Must, Should, Don't Care: TCP Conformance in the Wild

(arxiv.org)

155 points | by gbrown_ 1475 days ago

12 comments

  • Animats 1475 days ago
    This takes me back to the early days of TCP, when I used to do this. I had a TCP implementation with a "bit bucket"; every packet that was either rejected or didn't advance the connection (such as a duplicate) was logged. Then I'd send out emails to other developers; "Your packet sent at T did not conform to spec, per para..." Gradually, things got better.

    The "urgent" option could be deprecated. The original purpose was for when a TELNET connection was sending data to a slow printing terminal such as a Teletype, and you wanted to cancel the output. The TCP connection was being held back by flow control waiting for the printer on output, and might be held back on input if you'd typed ahead but the server wouldn't take another line until the output was done. The user would push BREAK, the TCP connection would send an urgent message, bypassing any queued data, and the server would get this, stop sending, and clear its output queue.

    Almost nobody has needed that feature in this century. But there's probably someone, somewhere, with some ancient embedded device like a cash register printer, using it.

    • lkrubner 1474 days ago
      Mark Pilgrim once had a hilarious blog post in which he argued that all software developers were either assholes are psychopaths. He also argued that some people believed in angels, who followed the specs for the best of reasons, but who were actually mythical. Your """"Your packet sent at T did not conform to spec, per para..." Gradually, things got better""" would make you an angel, as you did it for the right reasons, though I imagine some of the people you wrote gave you a different classification.

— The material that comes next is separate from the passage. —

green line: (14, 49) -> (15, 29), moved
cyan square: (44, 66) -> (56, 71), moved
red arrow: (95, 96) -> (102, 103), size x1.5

      Sadly, Mark Pilgrim committed info-suicide and erased everything he'd written from the Web. (Off topic: it is sad how much disappears from the Web, and how many weblogs shut down. Some of the best essays I've ever read were on weblogs, now gone. I just revived a weblog I had run in 2005, and checking the links I found that the linkrot was running in the area of 50% to 60%.)

      • Animats 1474 days ago
        I was at an aerospace company. In aerospace, specs matter, because part A has to plug into part B. You can remove the Pratt and Whitney engines from an airliner and substitute Rolls-Royce engines. One is not emulating the other; they both meet the same spec. DoD used to be big on having multiple sources, all making interchangeable units to the same spec.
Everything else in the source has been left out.